Balboa Instruments, Inc. manufactures electronics for pool and hot tub use at its facility on 1382 Bell Ave., in Tustin, Calif. Between 2001 - 2003, Balboa Instruments, Inc. failed to submit timely Toxic Chemical Release Inventory Reporting forms documenting its releases of lead, which was processed at its facility in amounts that exceeded the annual regulatory threshold.
“We are pleased with the swift and responsible action taken by Balboa Instruments, Inc., as it is the responsibility of all companies to do the required reporting,” said Enrique Manzanilla, Communities and Ecosystems Division Director for EPA’s Pacific Southwest region. “It is critical that all facilities that use chemicals follow our reporting rules so that we can inform area residents and emergency response personnel of possible chemical hazards in the environment.”

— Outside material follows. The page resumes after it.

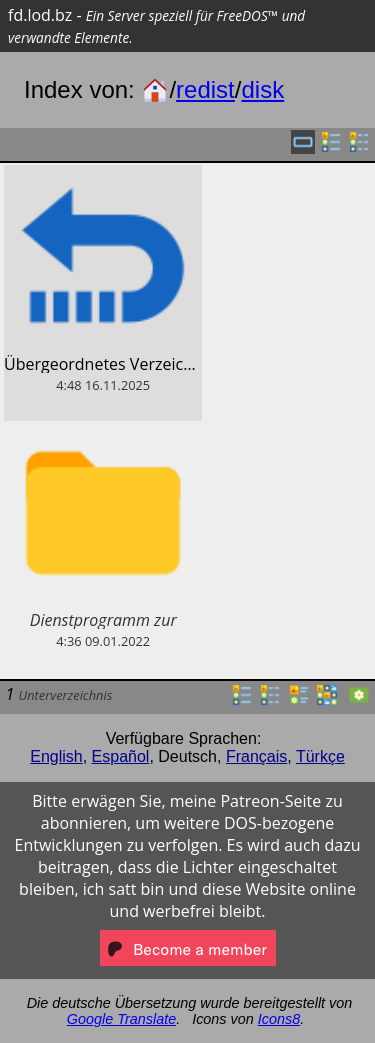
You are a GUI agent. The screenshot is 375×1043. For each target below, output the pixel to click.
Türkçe (320, 756)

Under the EPA's Audit Policy, the EPA may reduce penalties up to 100 percent for violations that are voluntarily discovered, promptly disclosed to the agency and quickly corrected. Because Balboa self-disclosed the reporting errors and met additional criteria, the agency applied the Audit Policy, reducing the potential $78,637 fine to zero.
Enacted in 1986, the Emergency Planning and Community Right-to-Know Act requires that reports detailing toxic chemical releases and waste management activities be submitted annually. Facilities that don’t submit timely reports not only fail to comply with the annual reporting requirement but fail to make toxic release data available to states and the public in a timely manner.